Start of Excerpted data
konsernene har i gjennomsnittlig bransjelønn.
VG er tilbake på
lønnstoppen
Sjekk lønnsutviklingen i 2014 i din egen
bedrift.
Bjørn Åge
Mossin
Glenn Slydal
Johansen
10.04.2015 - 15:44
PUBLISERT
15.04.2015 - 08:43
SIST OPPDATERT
End of Excerpted data
Start of Excerpted data
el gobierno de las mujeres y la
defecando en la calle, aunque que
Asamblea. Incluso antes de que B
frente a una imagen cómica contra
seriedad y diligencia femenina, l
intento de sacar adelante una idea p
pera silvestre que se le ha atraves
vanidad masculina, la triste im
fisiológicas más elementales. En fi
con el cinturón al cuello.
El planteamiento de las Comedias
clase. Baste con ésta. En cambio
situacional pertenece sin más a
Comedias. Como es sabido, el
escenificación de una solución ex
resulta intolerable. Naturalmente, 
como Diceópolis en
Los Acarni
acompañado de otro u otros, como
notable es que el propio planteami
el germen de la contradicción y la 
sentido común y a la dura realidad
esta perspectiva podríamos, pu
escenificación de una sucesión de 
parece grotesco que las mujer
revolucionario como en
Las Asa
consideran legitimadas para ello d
End of Excerpted data
When the line with "konsernene har i gjennomsnittlig bransjelønn." is reached in the data above, start copying there, and copy each line exactly until the line with "SIST OPPDATERT" has been copied; copy nothing else.

**Task solution**
konsernene har i gjennomsnittlig bransjelønn.
VG er tilbake på
lønnstoppen
Sjekk lønnsutviklingen i 2014 i din egen
bedrift.
Bjørn Åge
Mossin
Glenn Slydal
Johansen
10.04.2015 - 15:44
PUBLISERT
15.04.2015 - 08:43
SIST OPPDATERT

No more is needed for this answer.